Quando il Centre Pompidou di Parigi propone una mostra di un’artista che conosco solo di nome, che conosco poco o che non conosco affatto, allora parto per Beaubourg sempre con fiducia e, in quasi 45 anni, credo di non essere mai incappato in una delusione. E con lo stesso spirito (e il medesimo risultato) che,in una assolata mattina di fine agosto, sono andato a visitare “Le Grand Atlas de la Désorientation, la superba esposizione di Tatiana Trouvé che ha appena chiuso i battenti. Ed effettivamente da c’è restare disorientati, ma nel migliore dei sensi, diciamo quello benjaminiano, che considerava il perdersi come una cosa tutta da imparare.

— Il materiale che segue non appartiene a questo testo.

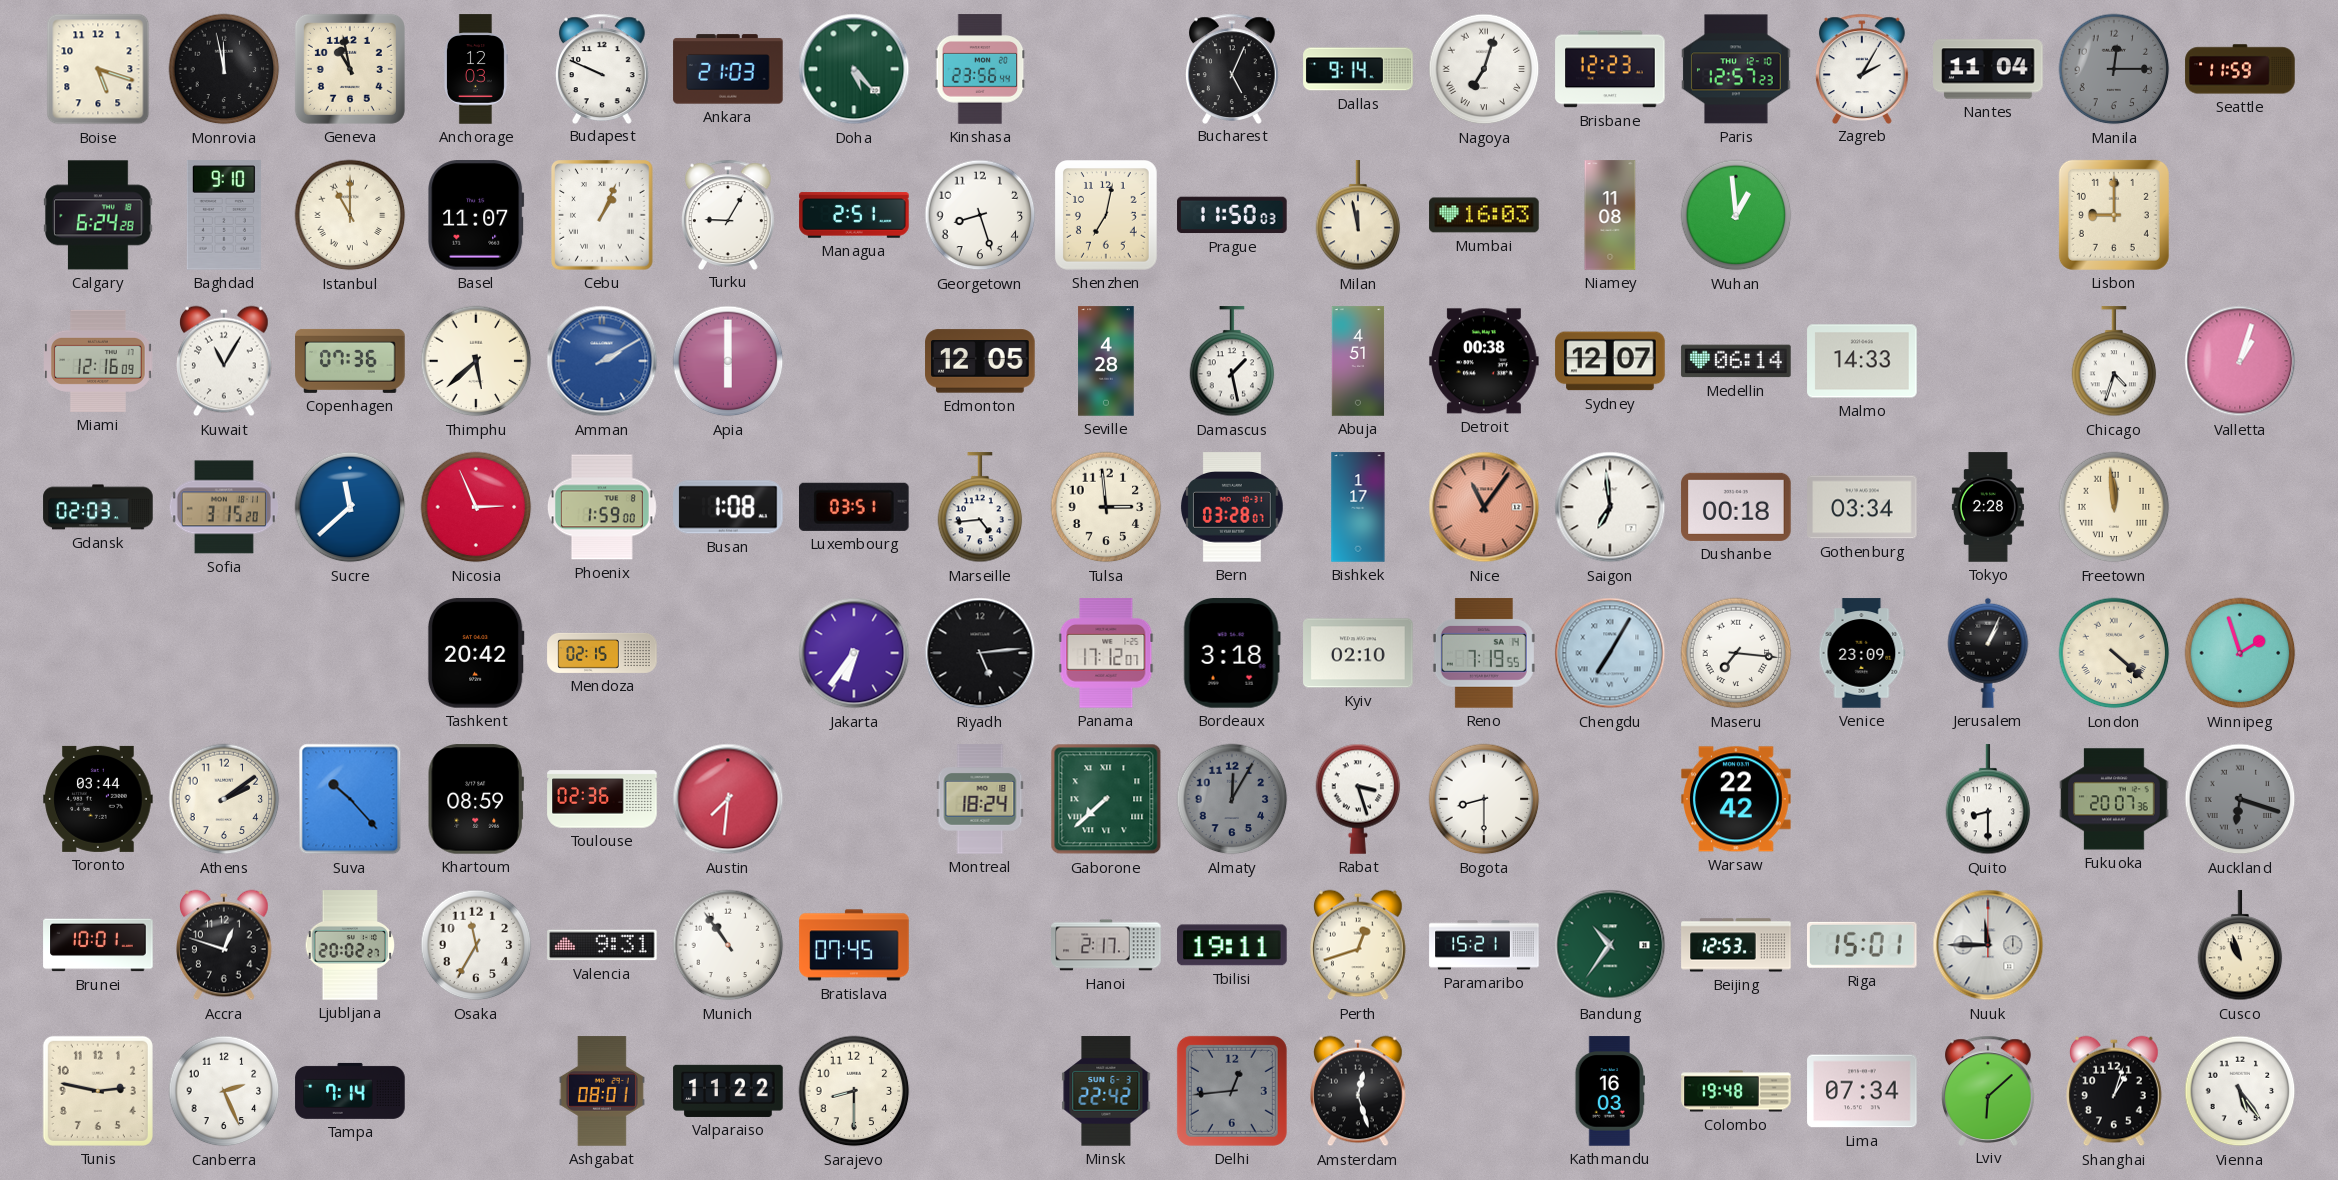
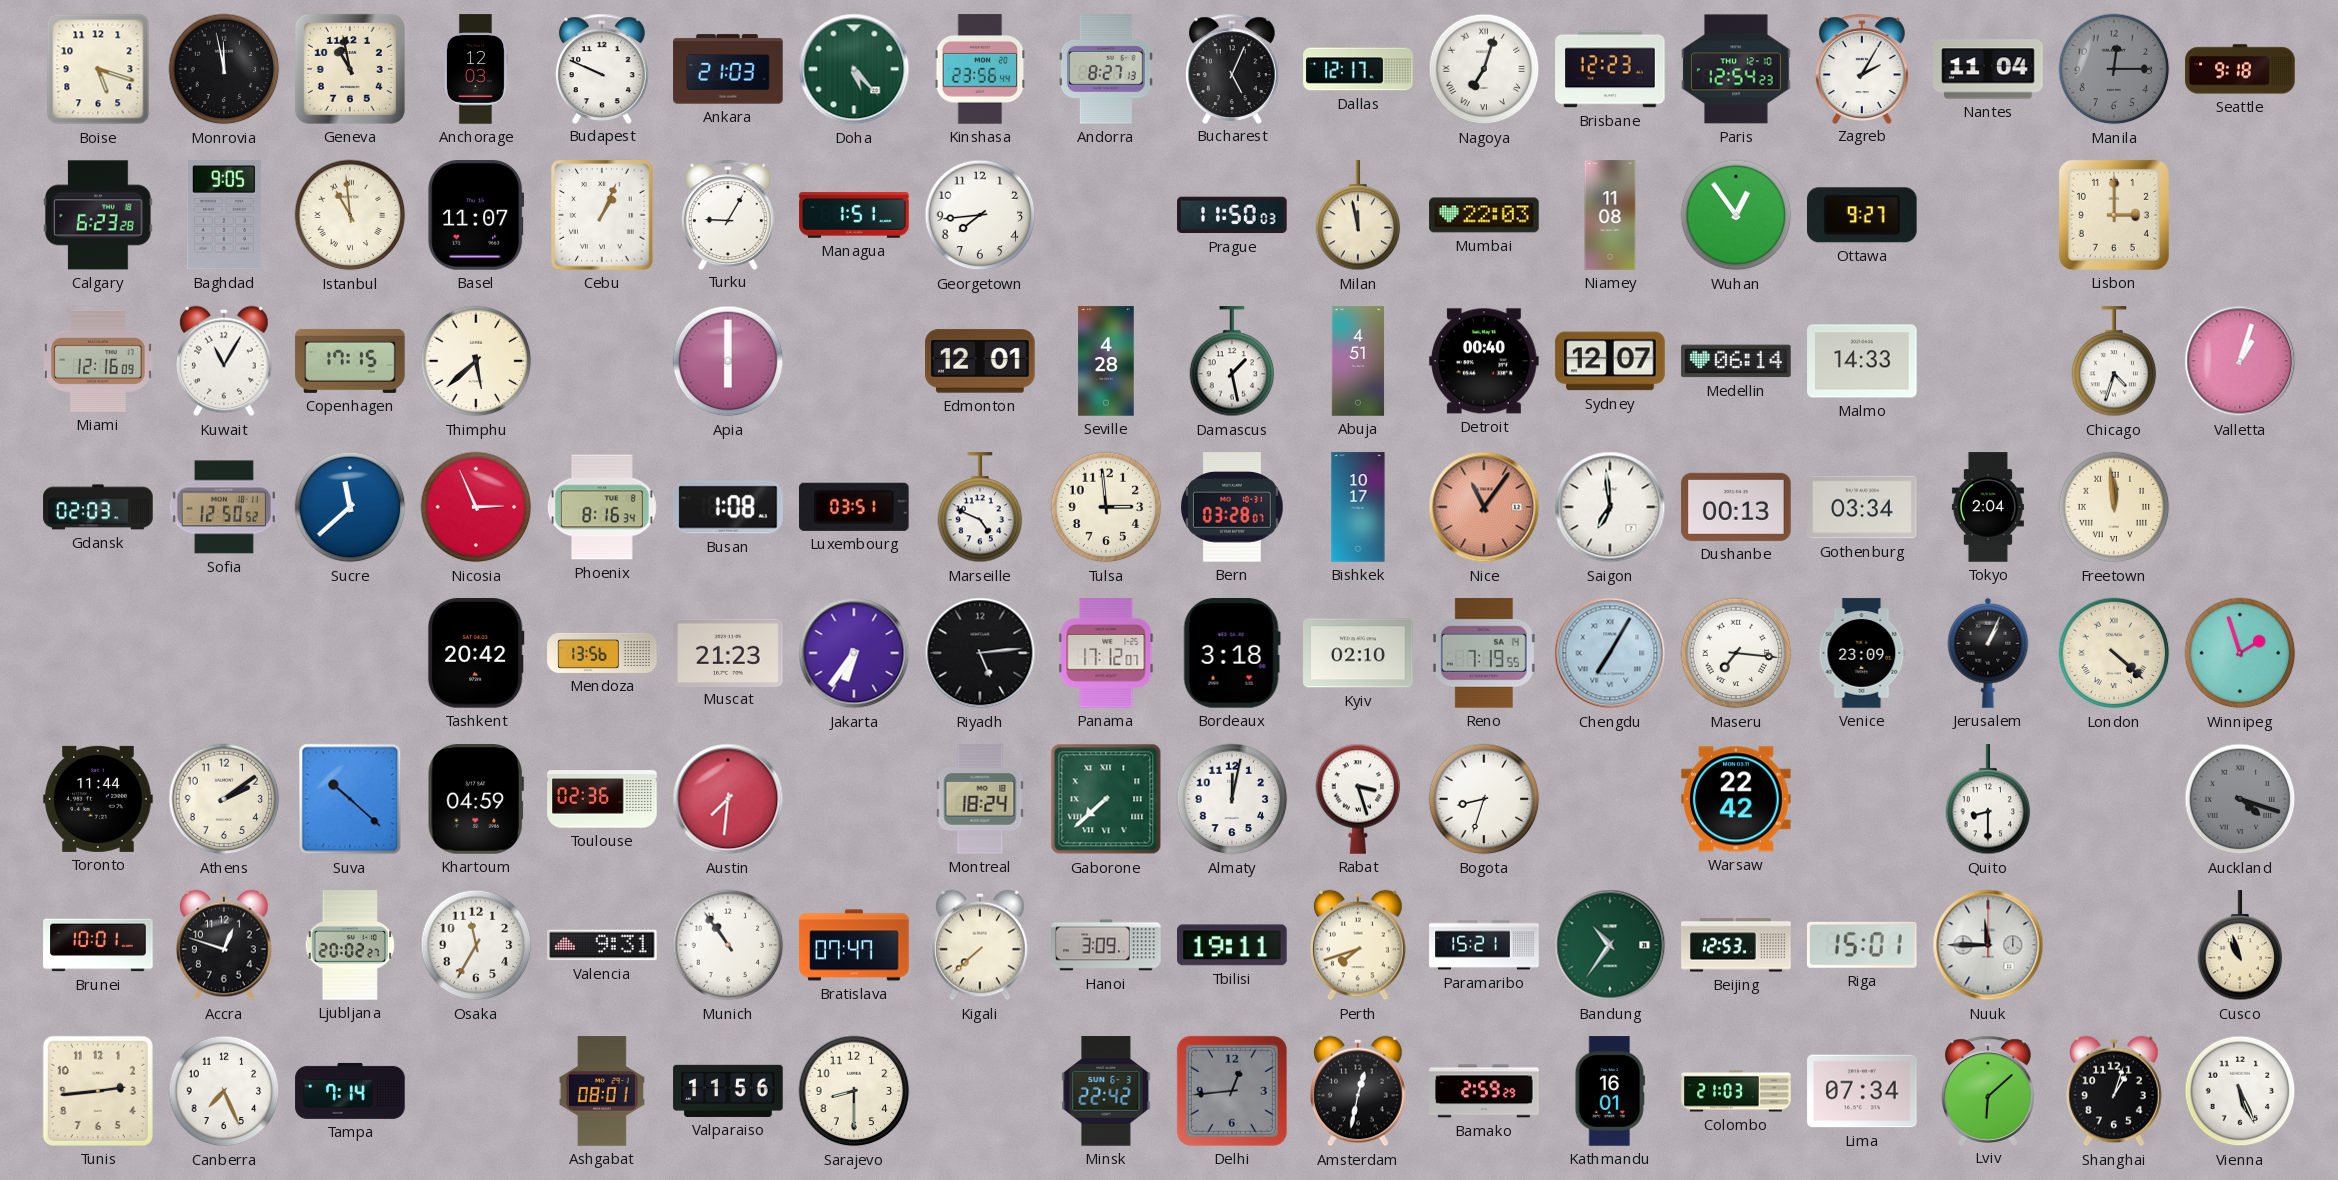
Andorra: none -> 8:27
Dallas: 9:14 -> 12:17
Paris: 12:57 -> 12:54
Seattle: 11:59 -> 9:18
Calgary: 6:24 -> 6:23
Baghdad: 9:10 -> 9:05
Istanbul: 11:00 -> 10:59
Managua: 2:51 -> 1:51
Georgetown: 8:27 -> 7:44
Shenzhen: 7:02 -> none
Mumbai: 16:03 -> 22:03
Wuhan: 12:59 -> 12:54
Ottawa: none -> 9:27
Lisbon: 9:00 -> 3:00
Copenhagen: 07:36 -> 17:15
Amman: 2:10 -> none
Edmonton: 12:05 -> 12:01
Detroit: 00:38 -> 00:40
Sofia: 3:15 -> 12:50
Phoenix: 1:59 -> 8:16
Marseille: 4:44 -> 4:49
Bishkek: 1:17 -> 10:17
Dushanbe: 00:18 -> 00:13
Tokyo: 2:28 -> 2:04
Mendoza: 02:15 -> 13:56
Muscat: none -> 21:23
Toronto: 03:44 -> 11:44
Suva: 10:23 -> 10:22
Khartoum: 08:59 -> 04:59
Almaty: 12:05 -> 12:02
Almaty dial: grey -> white
Bogota: 8:30 -> 8:33
Fukuoka: 20:07 -> none
Auckland: 6:18 -> 4:18
Bratislava: 07:45 -> 07:47
Kigali: none -> 7:38
Hanoi: 2:17 -> 3:09
Perth: 12:42 -> 7:42
Tunis: 2:47 -> 2:44
Canberra: 2:26 -> 7:26
Valparaiso: 11:22 -> 11:56
Amsterdam: 12:27 -> 12:32
Bamako: none -> 2:59
Kathmandu: 16:03 -> 16:01
Colombo: 19:48 -> 21:03
Vienna: 5:24 -> 5:26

Gli ambienti dipinti di Tatiana Trouvé sono luoghi di lavoro, cantieri dove la figura umana è assente e dove non è ben definito quali siano (stati) i lavori intrapresi. A ben guardare, ogni luogo di lavoro, ogni “cantiere” per usare un termine tecnico della sicurezza sul lavoro, è un luogo di mistero per i non addetti ai lavori che non ne riconoscono gli strumenti e non comprendono appieno quali siano i processi o le dinamiche di una specifica professione. Dove meglio che in un cantiere di lavoro ci si può sentire “spaesati”, dove meglio che in un luogo reale può definirsi la dialettica con il luogo (irreale) del sogno?

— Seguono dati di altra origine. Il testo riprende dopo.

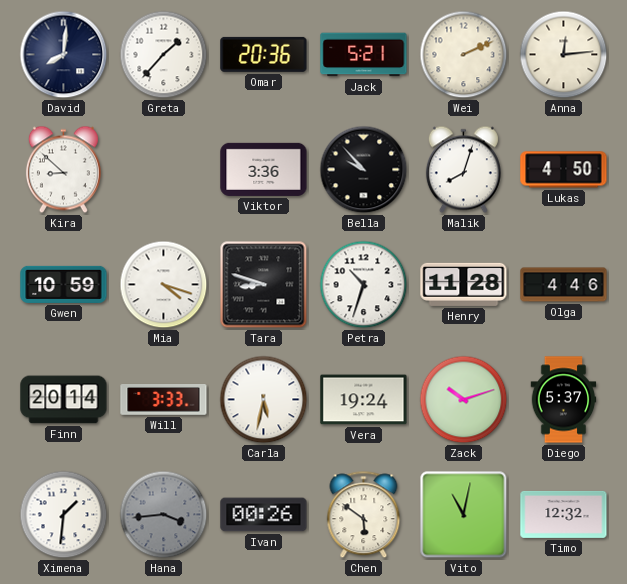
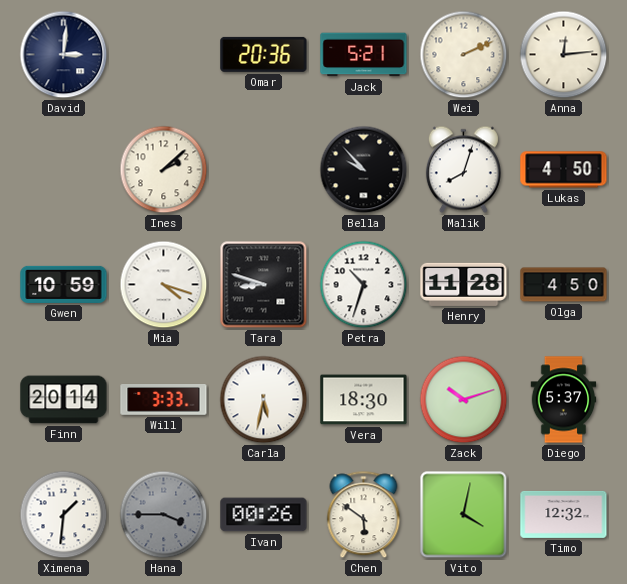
David: 8:01 -> 3:01
Greta: 1:37 -> none
Kira: 8:52 -> none
Ines: none -> 2:08
Viktor: 3:36 -> none
Olga: 4:46 -> 4:50
Vera: 19:24 -> 18:30
Hana: 3:44 -> 3:45
Vito: 11:02 -> 4:02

Durante il lockdown del 2020 Tatiana Trouvé è nel suo atelier di Montreuil , alla periferia di Parigi, in compagnia del suo cane ed è qui a concepire alcune di queste grandi tele riunite nella serie “From March to May”. Favorita dalla solitudine dei luoghi ritrasmessi nei video di tutti i media, la Trouvé dedica grande attenzione anche al paesaggio naturale, che sembra aver trovato, ovunque nel mondo, il suo stato selvaggio. Ed è così anche per i luoghi sospesi in uno stato di abbandono da fine del mondo, come tutti ci ricordiamo. La domanda che ci si pone è se queste grandi tele, posizionate ad arte (alcune pendono dal soffitto al centro del grande spazio espositivo), costituiscano un atlante dei luoghi, come suggerito dal titolo, oppure siamo essi stessi veri e propri mondi del sogno e del mistero. Il dubbio non è solo lecito, ma legittimo, in considerazione anche della terza sezione della mostra che si intitola “Remanence” e che raccoglie opere dal 2008 con soggetti evanescenti, fantasmatici, presenze misteriose.

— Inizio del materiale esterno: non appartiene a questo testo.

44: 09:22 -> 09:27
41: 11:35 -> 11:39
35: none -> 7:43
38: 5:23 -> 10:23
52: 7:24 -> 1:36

Figure umane, di donne soprattutto, che sembrano essere solo ormai presenze retiniche dopo la loro scomparsa. Dell’esposizione fanno parte anche una serie di sculture che testimoniano anch’esse il passaggio di “presenze” che tali non sono più: oggetti, arredi, suppellettili che portano con sé echi di una precedente presenza umana, non tangibile, ma testimoniata dall’opera stessa. Ta
tiana Trouvé (nata tra l’altro in Italia, a Cosenza) riesce a disorientarci, ma nello stesso tempo però a rassicurarci che la presenza umana è l’unica certezza per la possibilità di continuare a costruire sogni.